大山:もともと弊社のCIプロジェクトをご一緒していたことが大きいですね。genkiさんって、いつも全体をものすごく俯瞰されているんですよ。デザインに強く、なおかつ経営観点で物事を見れる方なんてほとんどいないので、そこがすごく魅力的でした。
それに毎週の打ち合わせのなかで、自社(B&H)のデザイナーさんへの接し方がとても丁寧だなと感じていたんですよね。ピープルマネジメントにも長けているんだろうなと思い、「ぜひデザイン顧問としてお力添えいただけませんか」と声をかけました。
genki:デザイナーへの伝え方にはとても気をつけているので、そう感じてもらえて嬉しいです。
……実は昔、「なんでここまでやらないの」と僕はよく現場のデザイナーを詰めていたんですよ。そんなやり方を続けていった結果、全社の前で「このままじゃダメです」と社員からハッキリ言われたことがありました。それ以来、デザイナーとの関わり方を大きく変えています。
大山:genkiさんにもそんな時代があったんですね。驚きました。
顧客満足と従業員満足、どちらが重要?
genki:先ほどの経験を機に、僕はデザイナーがストレスなくのめり込んで働ける環境を整えることに注力するようシフトしました。それまではお客様満足度だけを重視していたところ、クリエイターの満足度も同じくらい重視するようにしたんです。そもそもクリエイターの満足度が上がらないと、いいものは作れませんからね。
大山:顧客満足と従業員満足のバランスって本当に難しい問題ですよね。LIGの場合、経営方針としてクライアントファーストを掲げたことも、クリエイターファーストを掲げたこともあります。
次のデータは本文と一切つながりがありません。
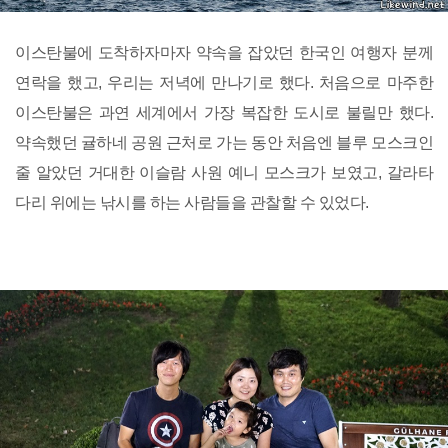
이스탄불에 도착하자마자 약속을 잡았던 한국인 여행자 분께
연락을 했고, 우리는 저녁에 만나기로 했다. 처음으로 마주한
이스탄불은 과연 세계에서 가장 복잡한 도시로 불릴만 했다.
약속했던 귤하네 공원 근처로 가는 동안 처음엔 블루 모스크인
줄 알았던 거대한 이슬람 사원 예니 모스크가 보였고, 갈라타
다리 위에는 낚시를 하는 사람들을 관찰할 수 있었다.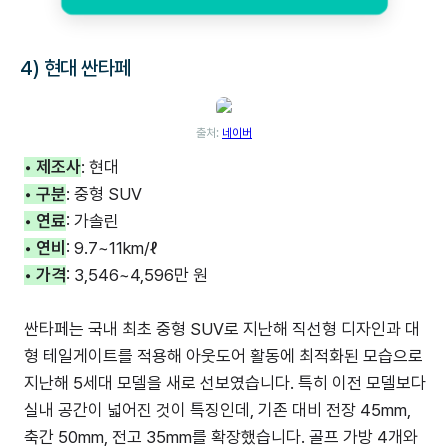
4) 현대 싼타페
출처:
네이버
• 제조사
: 현대
• 구분
: 중형 SUV
• 연료
: 가솔린
• 연비
: 9.7~11km/ℓ
• 가격
: 3,546~4,596만 원
싼타페는 국내 최초 중형 SUV로 지난해 직선형 디자인과 대
형 테일게이트를 적용해 아웃도어 활동에 최적화된 모습으로
지난해 5세대 모델을 새로 선보였습니다. 특히 이전 모델보다
실내 공간이 넓어진 것이 특징인데, 기존 대비 전장 45mm,
축간 50mm, 전고 35mm를 확장했습니다. 골프 가방 4개와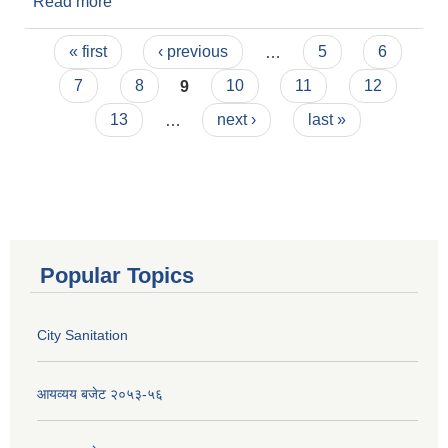
Read more
about ११० औं बोर्ड बैठक २०७७ १० २५
Pages
« first
‹ previous
…
5
6
7
8
9
10
11
12
13
…
next ›
last »
Popular Topics
City Sanitation
आयव्यय बजेट २०५३-५६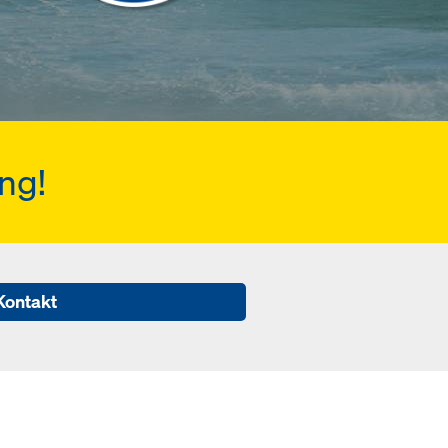
ng!
Kontakt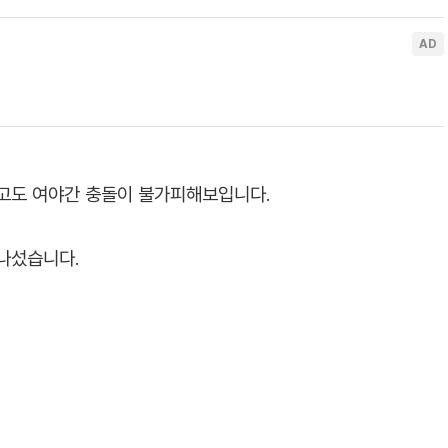
두고도 여야간 충돌이 불가피해보입니다.
 나섰습니다.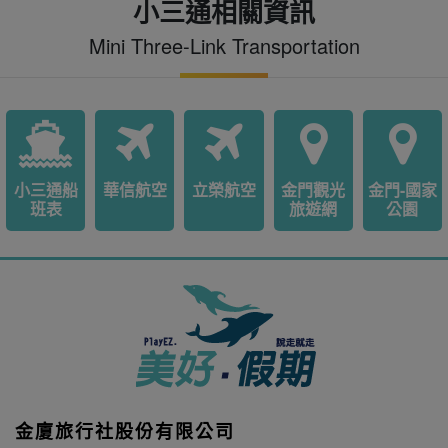
小三通相關資訊
Mini Three-Link Transportation
小三通船
華信航空
立榮航空
金門觀光
金門-國家
班表
旅遊網
公園
金廈旅行社股份有限公司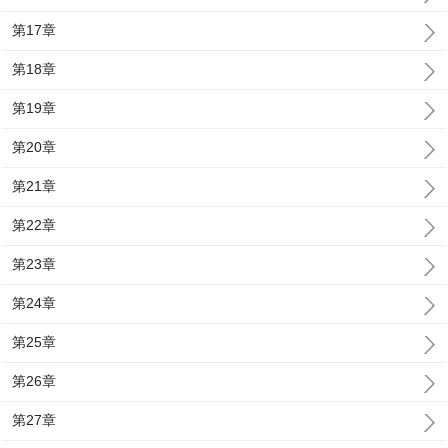
第17章
第18章
第19章
第20章
第21章
第22章
第23章
第24章
第25章
第26章
第27章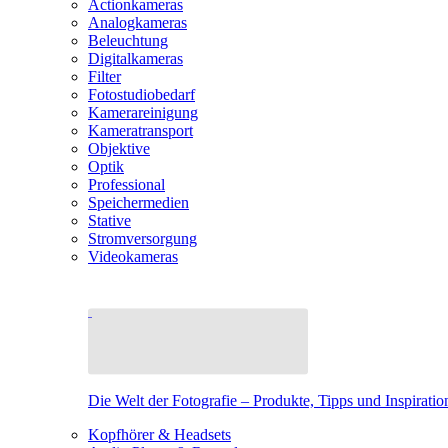
Actionkameras
Analogkameras
Beleuchtung
Digitalkameras
Filter
Fotostudiobedarf
Kamerareinigung
Kameratransport
Objektive
Optik
Professional
Speichermedien
Stative
Stromversorgung
Videokameras
Die Welt der Fotografie – Produkte, Tipps und Inspiratio
Kopfhörer & Headsets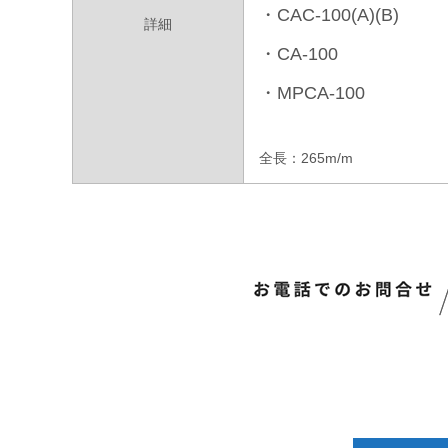
・CAC-100(A)(B)
詳細
・CA-100
・MPCA-100
全長：265m/m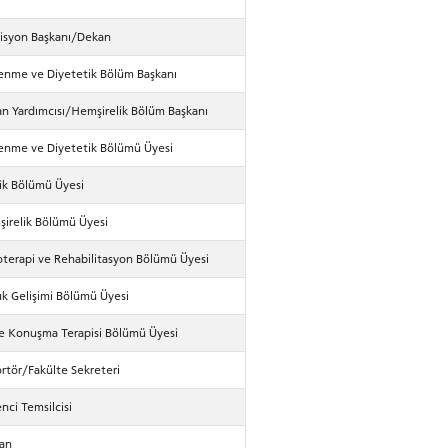
syon Başkanı/Dekan
enme ve Diyetetik Bölüm Başkanı
n Yardımcısı/Hemşirelik Bölüm Başkanı
enme ve Diyetetik Bölümü Üyesi
ik Bölümü Üyesi
irelik Bölümü Üyesi
oterapi ve Rehabilitasyon Bölümü Üyesi
k Gelişimi Bölümü Üyesi
ve Konuşma Terapisi Bölümü Üyesi
rtör/Fakülte Sekreteri
nci Temsilcisi
an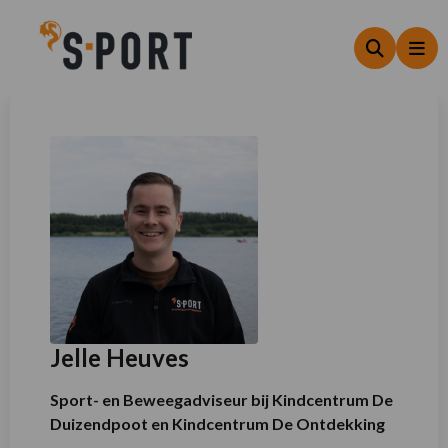
Zoeken
Me
Jelle Heuves
Sport- en Beweegadviseur bij Kindcentrum De
Duizendpoot en Kindcentrum De Ontdekking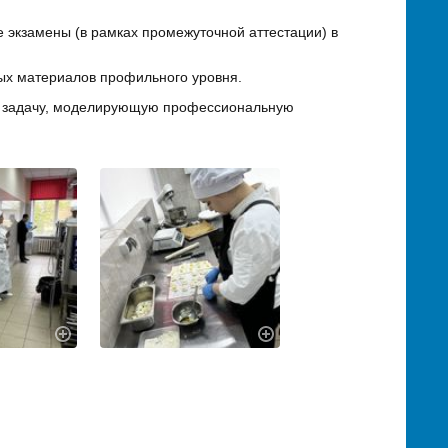
экзамены (в рамках промежуточной аттестации) в
ых материалов профильного уровня.
ю задачу, моделирующую профессиональную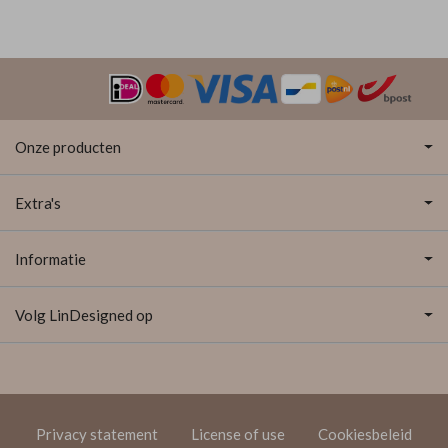
Onze producten
Extra's
Informatie
Volg LinDesigned op
Privacy statement
License of use
Cookiesbeleid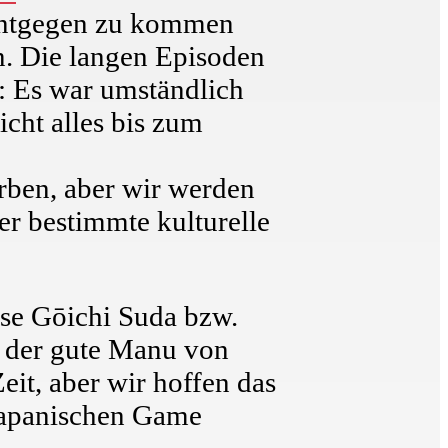
entgegen zu kommen
n. Die langen Episoden
t: Es war umständlich
cht alles bis zum
rben, aber wir werden
er bestimmte kulturelle
se Gōichi Suda bzw.
t der gute Manu von
eit, aber wir hoffen das
 japanischen Game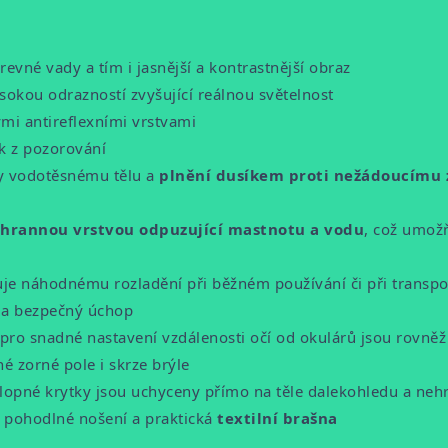
revné vady a tím i jasnější a kontrastnější obraz
sokou odrazností zvyšující reálnou světelnost
mi antireflexními vrstvami
k z pozorování
y vodotěsnému tělu a
plnění dusíkem proti nežádoucímu 
hrannou vrstvou odpuzující mastnotu a vodu
, což umožň
je náhodnému rozladění při běžném používání či při transpo
ý a bezpečný úchop
pro snadné nastavení vzdálenosti očí od okulárů jsou rovněž p
 zorné pole i skrze brýle
lopné krytky jsou uchyceny přímo na těle dalekohledu a nehroz
o pohodlné nošení a praktická
textilní brašna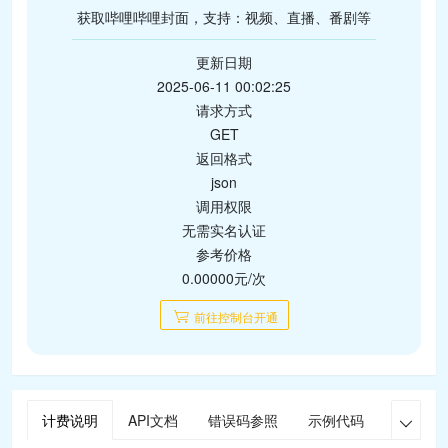
获取哔哩哔哩封面，支持：视频、直播、番剧等
更新日期
2025-06-11 00:02:25
请求方式
GET
返回格式
json
调用权限
无需实名认证
参考价格
0.00000元/次
前往控制台开通
计费说明
API文档
错误码参照
示例代码
在线调

矛盾していると思われるかもしれませんが、大前提私にとってはどちらも重要。いまの組織のコンディションにおいて、どちらに意識的に取り組むべきなのかを示したまでです。
―― B&Hさんでは、その難しいバランスをどのようにとっているのでしょうか?
genki:「この基準を下回るとお客様は満足してくれないだろう」という品質は僕やディレクターが必ず担保するようにしています。しかしそれ以上どこまでこだわるかはある程度クリエイターに任せます。彼らが作りたいものを、存分に作ってもらうんです。
また、「ユーザーにとってわかりづらいかもしれない」「戦略的にはこっちのデザインムードのほうが良いかもしれない」といった機能に対する指摘はしますが、デザインそのものに対する指摘はしません。自分の役割をデザイナーとは完全に分けることを意識していますね。
―― クリエイターを最大限尊重しつつ、お客様満足の最低ラインをしっかり維持するのですね。
強い個に、チームで勝ちにいく
―― いざ定着率を上げるべく、これからどのような取り組みをおこなっていく予定でしょうか?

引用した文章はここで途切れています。